» Instructions to follow:
Transcribe the records below exactly as written, from the opening line through the line that contains "API, Terraform integration, managed".
◇ ◇ ◇ ◇ ◇ ◇ ◇
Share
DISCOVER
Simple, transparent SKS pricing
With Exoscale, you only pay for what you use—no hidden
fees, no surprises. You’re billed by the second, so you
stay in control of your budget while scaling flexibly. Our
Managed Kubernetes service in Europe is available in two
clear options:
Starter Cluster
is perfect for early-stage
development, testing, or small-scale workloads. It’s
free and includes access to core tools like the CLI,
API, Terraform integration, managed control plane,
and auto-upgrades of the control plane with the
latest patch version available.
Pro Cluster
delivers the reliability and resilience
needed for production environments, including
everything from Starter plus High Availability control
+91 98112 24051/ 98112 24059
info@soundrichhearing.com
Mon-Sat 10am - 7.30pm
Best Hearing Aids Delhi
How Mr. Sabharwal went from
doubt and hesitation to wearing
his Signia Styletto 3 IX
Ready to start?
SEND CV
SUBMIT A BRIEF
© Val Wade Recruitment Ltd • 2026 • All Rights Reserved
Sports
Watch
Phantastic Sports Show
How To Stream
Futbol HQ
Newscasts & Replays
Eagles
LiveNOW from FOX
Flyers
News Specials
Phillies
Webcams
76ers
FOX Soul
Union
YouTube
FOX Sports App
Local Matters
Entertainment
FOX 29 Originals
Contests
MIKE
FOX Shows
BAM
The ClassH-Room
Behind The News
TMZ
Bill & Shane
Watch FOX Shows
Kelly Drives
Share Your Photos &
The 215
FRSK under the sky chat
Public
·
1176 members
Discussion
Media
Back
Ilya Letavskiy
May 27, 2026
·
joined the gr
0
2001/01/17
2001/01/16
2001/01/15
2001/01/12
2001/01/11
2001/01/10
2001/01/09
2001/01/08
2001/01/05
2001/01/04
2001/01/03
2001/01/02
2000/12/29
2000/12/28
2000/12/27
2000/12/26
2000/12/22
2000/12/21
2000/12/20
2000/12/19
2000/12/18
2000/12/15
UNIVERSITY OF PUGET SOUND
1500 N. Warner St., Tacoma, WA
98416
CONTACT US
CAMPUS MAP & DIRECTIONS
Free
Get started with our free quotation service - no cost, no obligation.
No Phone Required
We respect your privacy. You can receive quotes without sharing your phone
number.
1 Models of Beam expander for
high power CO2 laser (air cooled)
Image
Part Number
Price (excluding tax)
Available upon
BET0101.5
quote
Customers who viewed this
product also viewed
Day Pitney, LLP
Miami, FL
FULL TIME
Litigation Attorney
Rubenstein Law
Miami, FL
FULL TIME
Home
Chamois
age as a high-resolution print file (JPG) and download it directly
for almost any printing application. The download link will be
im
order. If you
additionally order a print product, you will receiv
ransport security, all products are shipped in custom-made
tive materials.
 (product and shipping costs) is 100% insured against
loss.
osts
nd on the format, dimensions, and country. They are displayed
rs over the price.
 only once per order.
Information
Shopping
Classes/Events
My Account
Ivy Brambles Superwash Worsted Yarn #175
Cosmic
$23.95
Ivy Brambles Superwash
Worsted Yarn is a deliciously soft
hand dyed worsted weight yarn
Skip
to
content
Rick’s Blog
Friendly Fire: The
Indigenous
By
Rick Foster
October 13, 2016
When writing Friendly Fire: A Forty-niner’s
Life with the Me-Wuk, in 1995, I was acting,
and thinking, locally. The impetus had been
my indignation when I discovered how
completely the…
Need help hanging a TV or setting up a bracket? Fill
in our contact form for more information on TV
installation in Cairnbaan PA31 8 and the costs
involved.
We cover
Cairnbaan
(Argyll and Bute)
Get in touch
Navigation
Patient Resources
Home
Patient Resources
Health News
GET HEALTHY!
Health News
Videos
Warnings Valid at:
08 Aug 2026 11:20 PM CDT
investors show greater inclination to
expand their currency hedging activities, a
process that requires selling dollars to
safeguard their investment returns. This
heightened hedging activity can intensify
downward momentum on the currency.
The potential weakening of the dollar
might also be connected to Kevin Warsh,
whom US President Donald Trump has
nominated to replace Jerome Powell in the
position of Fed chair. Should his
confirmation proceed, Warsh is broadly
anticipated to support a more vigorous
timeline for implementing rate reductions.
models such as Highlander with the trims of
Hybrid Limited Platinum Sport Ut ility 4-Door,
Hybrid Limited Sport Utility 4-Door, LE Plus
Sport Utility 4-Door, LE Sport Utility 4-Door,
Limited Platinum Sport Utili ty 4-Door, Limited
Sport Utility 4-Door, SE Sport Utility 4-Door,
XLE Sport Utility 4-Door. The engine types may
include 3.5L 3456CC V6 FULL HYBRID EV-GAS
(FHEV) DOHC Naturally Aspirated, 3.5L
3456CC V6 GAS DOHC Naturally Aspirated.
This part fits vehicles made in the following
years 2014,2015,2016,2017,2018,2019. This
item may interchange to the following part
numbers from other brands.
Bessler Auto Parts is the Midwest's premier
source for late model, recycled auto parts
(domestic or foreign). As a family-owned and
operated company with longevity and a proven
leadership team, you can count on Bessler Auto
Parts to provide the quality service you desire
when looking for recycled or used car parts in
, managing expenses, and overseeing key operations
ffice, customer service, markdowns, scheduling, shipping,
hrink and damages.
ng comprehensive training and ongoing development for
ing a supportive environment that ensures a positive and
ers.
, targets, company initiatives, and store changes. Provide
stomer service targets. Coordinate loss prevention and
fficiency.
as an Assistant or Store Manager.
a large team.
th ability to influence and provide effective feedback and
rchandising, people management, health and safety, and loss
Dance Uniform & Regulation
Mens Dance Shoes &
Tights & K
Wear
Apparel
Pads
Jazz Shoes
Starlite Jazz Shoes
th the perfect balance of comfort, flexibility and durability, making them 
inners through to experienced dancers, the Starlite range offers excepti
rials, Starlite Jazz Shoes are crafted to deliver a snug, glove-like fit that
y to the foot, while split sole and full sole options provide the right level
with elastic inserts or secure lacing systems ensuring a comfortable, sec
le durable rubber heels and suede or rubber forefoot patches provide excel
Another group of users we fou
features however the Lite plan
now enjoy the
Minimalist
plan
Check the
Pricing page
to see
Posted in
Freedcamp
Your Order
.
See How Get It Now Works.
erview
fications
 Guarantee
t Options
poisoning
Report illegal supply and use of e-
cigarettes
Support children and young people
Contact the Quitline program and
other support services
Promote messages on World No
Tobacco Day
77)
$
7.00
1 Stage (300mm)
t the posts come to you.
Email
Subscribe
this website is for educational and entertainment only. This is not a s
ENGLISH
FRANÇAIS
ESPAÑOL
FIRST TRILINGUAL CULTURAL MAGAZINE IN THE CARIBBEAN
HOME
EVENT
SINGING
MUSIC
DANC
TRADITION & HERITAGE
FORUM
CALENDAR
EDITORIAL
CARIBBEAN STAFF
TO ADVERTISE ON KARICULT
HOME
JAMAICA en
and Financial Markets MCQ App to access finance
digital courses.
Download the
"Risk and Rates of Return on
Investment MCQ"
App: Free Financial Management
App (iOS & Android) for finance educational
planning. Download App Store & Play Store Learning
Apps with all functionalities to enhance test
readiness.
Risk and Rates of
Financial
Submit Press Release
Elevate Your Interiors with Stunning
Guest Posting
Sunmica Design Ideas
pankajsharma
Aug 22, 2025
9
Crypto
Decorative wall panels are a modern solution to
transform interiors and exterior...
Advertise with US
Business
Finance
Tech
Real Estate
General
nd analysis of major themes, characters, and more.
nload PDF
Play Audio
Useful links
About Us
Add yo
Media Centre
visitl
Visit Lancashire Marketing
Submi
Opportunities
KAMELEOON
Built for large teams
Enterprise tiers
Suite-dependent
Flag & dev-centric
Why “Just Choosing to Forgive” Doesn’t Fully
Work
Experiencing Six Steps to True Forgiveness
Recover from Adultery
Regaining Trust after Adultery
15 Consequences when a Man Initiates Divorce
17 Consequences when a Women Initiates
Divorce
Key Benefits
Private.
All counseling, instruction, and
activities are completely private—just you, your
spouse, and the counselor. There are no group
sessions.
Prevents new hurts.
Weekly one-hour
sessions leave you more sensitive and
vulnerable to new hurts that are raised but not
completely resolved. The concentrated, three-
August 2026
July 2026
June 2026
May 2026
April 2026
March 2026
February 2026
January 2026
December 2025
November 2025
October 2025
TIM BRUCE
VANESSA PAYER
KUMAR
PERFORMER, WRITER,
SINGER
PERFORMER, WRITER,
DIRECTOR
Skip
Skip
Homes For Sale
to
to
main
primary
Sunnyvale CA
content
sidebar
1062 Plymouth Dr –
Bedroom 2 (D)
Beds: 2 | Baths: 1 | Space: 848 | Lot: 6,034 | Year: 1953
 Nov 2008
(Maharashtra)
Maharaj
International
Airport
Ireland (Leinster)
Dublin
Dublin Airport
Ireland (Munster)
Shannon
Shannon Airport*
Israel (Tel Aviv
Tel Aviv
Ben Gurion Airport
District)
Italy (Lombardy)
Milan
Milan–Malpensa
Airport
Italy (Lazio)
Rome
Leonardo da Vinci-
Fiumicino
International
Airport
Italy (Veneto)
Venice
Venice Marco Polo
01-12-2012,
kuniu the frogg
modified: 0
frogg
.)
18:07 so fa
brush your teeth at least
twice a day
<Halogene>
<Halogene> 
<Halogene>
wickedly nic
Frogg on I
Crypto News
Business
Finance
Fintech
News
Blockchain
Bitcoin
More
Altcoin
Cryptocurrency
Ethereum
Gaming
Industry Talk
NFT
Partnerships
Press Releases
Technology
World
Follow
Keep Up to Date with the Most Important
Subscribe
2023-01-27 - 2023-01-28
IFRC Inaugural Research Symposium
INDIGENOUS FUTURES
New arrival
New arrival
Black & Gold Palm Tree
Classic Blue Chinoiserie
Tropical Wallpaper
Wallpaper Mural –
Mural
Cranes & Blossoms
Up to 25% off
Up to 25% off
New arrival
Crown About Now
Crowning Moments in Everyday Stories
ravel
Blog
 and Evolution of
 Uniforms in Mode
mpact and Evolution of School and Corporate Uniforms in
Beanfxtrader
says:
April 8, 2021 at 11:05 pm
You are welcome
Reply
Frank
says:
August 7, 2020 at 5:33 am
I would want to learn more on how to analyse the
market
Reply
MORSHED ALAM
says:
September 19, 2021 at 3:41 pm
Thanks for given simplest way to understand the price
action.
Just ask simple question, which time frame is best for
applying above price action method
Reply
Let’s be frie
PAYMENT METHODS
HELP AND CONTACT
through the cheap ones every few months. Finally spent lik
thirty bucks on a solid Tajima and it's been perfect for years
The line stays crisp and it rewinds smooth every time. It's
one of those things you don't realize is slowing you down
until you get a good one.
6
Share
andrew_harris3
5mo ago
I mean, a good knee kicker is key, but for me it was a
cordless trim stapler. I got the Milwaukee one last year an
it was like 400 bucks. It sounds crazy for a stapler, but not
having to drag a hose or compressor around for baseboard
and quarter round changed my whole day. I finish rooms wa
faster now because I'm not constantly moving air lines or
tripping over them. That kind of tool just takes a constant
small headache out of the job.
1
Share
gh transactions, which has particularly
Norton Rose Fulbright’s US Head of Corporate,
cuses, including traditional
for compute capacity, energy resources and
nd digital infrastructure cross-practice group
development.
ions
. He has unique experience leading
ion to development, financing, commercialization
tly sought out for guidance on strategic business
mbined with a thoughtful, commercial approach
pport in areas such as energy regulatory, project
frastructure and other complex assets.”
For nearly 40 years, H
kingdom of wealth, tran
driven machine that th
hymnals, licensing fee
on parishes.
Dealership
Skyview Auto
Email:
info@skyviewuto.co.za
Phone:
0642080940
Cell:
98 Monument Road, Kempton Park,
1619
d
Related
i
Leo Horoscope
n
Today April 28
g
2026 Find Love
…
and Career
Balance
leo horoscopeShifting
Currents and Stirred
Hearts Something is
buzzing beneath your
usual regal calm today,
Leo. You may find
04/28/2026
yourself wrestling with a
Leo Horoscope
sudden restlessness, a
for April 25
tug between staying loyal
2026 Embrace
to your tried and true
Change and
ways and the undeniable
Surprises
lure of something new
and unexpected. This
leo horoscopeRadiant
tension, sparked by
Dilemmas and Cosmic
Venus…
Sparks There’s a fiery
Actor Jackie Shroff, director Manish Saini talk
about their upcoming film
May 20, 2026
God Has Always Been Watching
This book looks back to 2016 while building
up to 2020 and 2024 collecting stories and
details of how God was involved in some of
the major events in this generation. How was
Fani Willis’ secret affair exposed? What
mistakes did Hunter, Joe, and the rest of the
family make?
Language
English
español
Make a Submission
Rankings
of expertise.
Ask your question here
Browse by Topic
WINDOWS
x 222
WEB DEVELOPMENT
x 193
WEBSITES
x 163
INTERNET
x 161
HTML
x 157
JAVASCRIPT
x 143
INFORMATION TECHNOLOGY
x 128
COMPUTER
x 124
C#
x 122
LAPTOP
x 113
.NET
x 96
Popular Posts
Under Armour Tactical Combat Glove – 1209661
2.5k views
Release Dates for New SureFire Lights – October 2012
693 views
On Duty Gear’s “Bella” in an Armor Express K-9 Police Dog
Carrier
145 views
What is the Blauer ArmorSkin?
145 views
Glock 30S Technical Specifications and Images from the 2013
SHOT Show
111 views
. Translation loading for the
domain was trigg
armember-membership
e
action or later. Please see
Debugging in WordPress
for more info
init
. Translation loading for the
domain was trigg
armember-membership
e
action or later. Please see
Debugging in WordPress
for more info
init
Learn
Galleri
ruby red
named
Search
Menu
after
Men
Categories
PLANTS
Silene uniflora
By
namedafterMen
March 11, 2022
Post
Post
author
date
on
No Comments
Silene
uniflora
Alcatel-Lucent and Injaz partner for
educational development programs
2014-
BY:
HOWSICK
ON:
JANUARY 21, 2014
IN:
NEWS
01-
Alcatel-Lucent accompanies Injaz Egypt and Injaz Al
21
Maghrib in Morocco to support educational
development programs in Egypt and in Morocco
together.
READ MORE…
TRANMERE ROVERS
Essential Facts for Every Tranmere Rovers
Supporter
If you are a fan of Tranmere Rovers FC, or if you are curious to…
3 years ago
◇ ◇ ◇ ◇ ◇ ◇ ◇
» Your response:
Share
DISCOVER
Simple, transparent SKS pricing
With Exoscale, you only pay for what you use—no hidden
fees, no surprises. You’re billed by the second, so you
stay in control of your budget while scaling flexibly. Our
Managed Kubernetes service in Europe is available in two
clear options:
Starter Cluster
is perfect for early-stage
development, testing, or small-scale workloads. It’s
free and includes access to core tools like the CLI,
API, Terraform integration, managed control plane,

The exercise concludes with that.